Retiring rich is something we all dream of, but it requires dedication and planning to make this dream a reality. For many Generation X-ers, it’s a dream that could be beyond reach without intervention. A new study from the Transamerica Center for Retirement Studies showed that only 14 percent feel they will have saved up enough to live comfortably in retirement. This stunning statistic illustrates the importance of using your forties to examine your financial preparation for your retirement years.

Let’s face it: saving isn’t easy. However, it’s becoming more and more important to prioritize your savings over other financial goals. According to the Social Security Administration, 33 percent of people aged 65 or older today will live to age 90. At the same time, health care costs are likely to increase, meaning you will very likely need more money in retirement than previous generations who had shorter life expectancies.

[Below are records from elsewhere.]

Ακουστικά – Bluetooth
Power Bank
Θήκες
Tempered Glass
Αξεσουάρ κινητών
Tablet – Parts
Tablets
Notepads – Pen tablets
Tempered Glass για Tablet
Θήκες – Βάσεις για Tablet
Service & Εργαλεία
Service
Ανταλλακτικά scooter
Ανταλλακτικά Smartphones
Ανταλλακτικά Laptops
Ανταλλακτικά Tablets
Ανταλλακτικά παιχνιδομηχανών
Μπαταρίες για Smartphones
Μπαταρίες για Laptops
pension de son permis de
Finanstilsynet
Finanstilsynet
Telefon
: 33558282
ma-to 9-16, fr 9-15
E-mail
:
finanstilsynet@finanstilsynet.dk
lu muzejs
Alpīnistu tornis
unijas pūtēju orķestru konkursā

Luckily, it’s not too late to get your retirement savings on firm footing. If you’re in your forties, take control of your financial future today with these three steps:

Take Your Financial Temperature

It’s important to understand the health of your finances in your forties because this decade is a great time to gauge whether you’re on the right track. After all, you’ve had several decades to shore up your savings, but you’ve also got a few more decades to go in the event you need to make changes to secure your financial comfort in retirement.

It can be tricky to determine exactly how much you should have saved up to this point, but a great starting place for a financial check-up is to use a retirement calculator. This tool can help you understand whether you’re on track to meet your goals. For example, if the calculator recommends saving $300 per month to create the retirement of your dreams but you’re currently saving just $200, you’ll know it’s time to make a change and focus more resources on savings.

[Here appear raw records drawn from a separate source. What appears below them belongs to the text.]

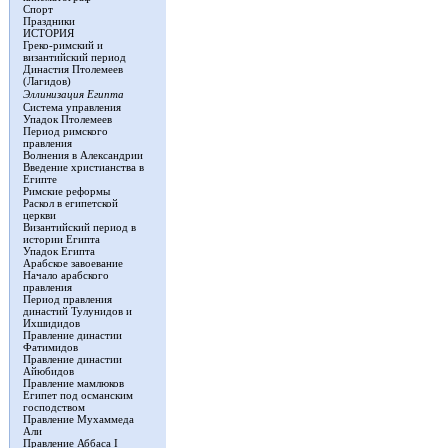
Спорт
Праздники
ИСТОРИЯ
Греко-римский и
византийский период
Династия Птолемеев
(Лагидов)
Эллинизация Египта
Система управления
Упадок Птолемеев
Период римского
правления
Волнения в Александрии
Введение христианства в
Египте
Римские реформы
Раскол в египетской
церкви
Византийский период в
истории Египта
Упадок Египта
Арабское завоевание
Начало арабского
правления
Период правления
династий Тулунидов и
Ихшидидов
Правление династии
Фатимидов
Правление династии
Айюбидов
Правление мамлюков
Египет под османским
господством
Правление Мухаммеда
Али
Правление Аббаса I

Another way to ball-park the health of your retirement savings is to use the income method. According to the experts at Fidelity Investments, you should plan to have saved ten times your salary by age 67 if you wish to retire then. To hit that goal, there are a few important milestones along the way. By the time you turn 40, you should have saved approximately three times your annual salary. You should have four times your salary by age 45, and that figure changes to six times by age 50.

Perfect Your Balancing Act: Retirement Savings Versus College Tuition

When you have children, it’s natural to think about helping them pay for college. After all, a degree will pay lifetime dividends, but it’s costly up front and many parents don’t want their children saddled with student loan debt. There’s nothing wrong with wanting to help your children in this way – as long as you don’t sacrifice your own future to do it.

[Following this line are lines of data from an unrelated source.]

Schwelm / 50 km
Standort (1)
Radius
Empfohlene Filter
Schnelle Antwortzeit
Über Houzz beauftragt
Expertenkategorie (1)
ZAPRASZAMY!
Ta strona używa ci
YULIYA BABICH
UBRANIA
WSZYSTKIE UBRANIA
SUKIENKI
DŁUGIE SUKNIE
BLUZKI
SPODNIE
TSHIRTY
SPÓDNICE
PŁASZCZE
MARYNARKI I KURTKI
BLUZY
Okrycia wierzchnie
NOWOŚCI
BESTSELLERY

The Consumer Financial Protection Bureau says that the number of parents still paying off student loans after age 60 has quadrupled over the last decade. On average, these parents owe just shy of $24,000 – a pretty penny during a time when you want to be socking away as much as possible for a dreamy, comfortable retirement. Unless you want to work well into your seventies – or later – you should seriously consider just how much financial assistance you can provide to your kids without sacrificing the very real and important goal of retirement savings.

Save More, Spend Less

Lucky for you, your forties are the prime decade to earn. However, you’ll need to fight the urge to celebrate your hard-earned salary status with budget busters like expensive homes, cars or vacations. It’s natural to want these things, and it can be difficult to harness your spending when you’ve worked so hard to get to where you are, but keep your eye on the ball. Pay future-you first by always setting aside your retirement savings from each paycheck before you splurge on something less important to your future. If you can, think about using your forties to super-charge your savings to make up for lost time or to provide yourself with a bit of a cushion moving forward.

Remember: It’s Not Too Late to Make Your Dreams Come True

If you’re in your forties and feeling behind the curve on retirement savings, it’s not too late to take control of your financial future. See this crossroads in time for what it is: a chance to check your financial health, make balanced decisions about how to spend and level-up your savings while you can. If you follow this forties formula, you just might get the chance to retire rich and live your dream come true.